E, assim, com a omissão do desgoverno Gladson Cameli, a Floresta Estadual do Antimary, vem sendo destruída pela indústria da grilagem. Sena Madureira, território sagrado do padre Paolino Baldassari, que dedicou sua vida em defesa das populações da floresta que vivem às margens do Purus, Iaco, Caeté e Macauã, terra tão rica em biodiversidade, vem sendo destruída. Tomara que as nossas instituições federais contenham a insanidade do bolsonarismo que desgoverna o Acre.




O que diz o governo do Acre

Leia abaixo a nota enviada pela Semapi à redação do Varadouro,

NOTA PÚBLICA

Ao longo dos últimos anos, o governo do Estado, por meio da Secretaria do Meio Ambiente e das Políticas Indígenas (Semapi), juntamente com os demais órgãos de controle ambiental, Instituto de Meio Ambiente do Acre (Imac), Batalhão de Policiamento Ambiental (PM-AC) e Centro Integrado de Operações Aéreas (Ciopaer), desenvolve ações rotineiras de patrulhamento e gestão em todas as Unidades de Conservação (UCs) estaduais.

O processo de investigação e apuração de crimes ambientais nas UCs inicia com a ação do Estado, no que cabe apuração e apontamento dos mesmos aos órgãos de investigação como polícias e ministérios públicos (MPs).

Com relação à Floresta Estadual do Antimary, a Semapi esclarece que a razão pela qual a Polícia Federal tem investigado esses crimes é que, apesar do local ser uma Unidade de Conservação Estadual, a posse e dominialidade da terra ainda é da União. O governo tem o Termo de Cessão de Uso (TCU), porém os trâmites de repasse definitivo ainda estão em fase de conclusão por parte do governo federal.

Essa operação, deflagrada pela Polícia Federal nesta terça-feira, 29, que resultou na prisão de um investigado, o qual tinha tomado posse de uma área de terra dentro da UC, foi realizada com base em um levantamento de campo e relatórios confeccionados pela Semapi, BPA e Imac e, com isso, a Procuradoria-Geral do Estado (PGE), juntamente com o Ministério Público Federal (MPF), ingressou com ação de reintegração de posse, iniciada ainda em 2022 e realizada no primeiro semestre de 2023.

Este ano, serão realizadas mais de 40 missões integradas sob coordenação da Semapi e do Imac, com o aporte e todo aparato de segurança e fiscalização ambiental estadual, assim como o apoio dos órgãos da União como o Ibama e Polícia Federal (PF).
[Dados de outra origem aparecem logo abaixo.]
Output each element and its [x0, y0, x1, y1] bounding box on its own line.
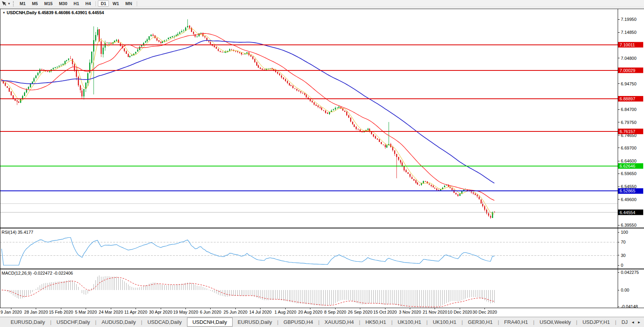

As ações são apoiadas com recursos do Programa REM/KfW.

A ação de monitoramento dos órgãos estaduais subsidiou a Justiça a retirar o investigado da UC este ano. A Semapi esclarece, ainda, que o mesmo não foi detido na área da floresta pública, e não permanece mais no local, pois a área passou pelo processo de reintegração ao Estado. A Polícia Federal está responsabilizando os invasores pelos crimes cometidos em terras da União e o Estado vem acompanhado essas medidas.
Julie Messias

Secretária do Meio Ambiente e das Políticas Indígenas do Estado do Acre.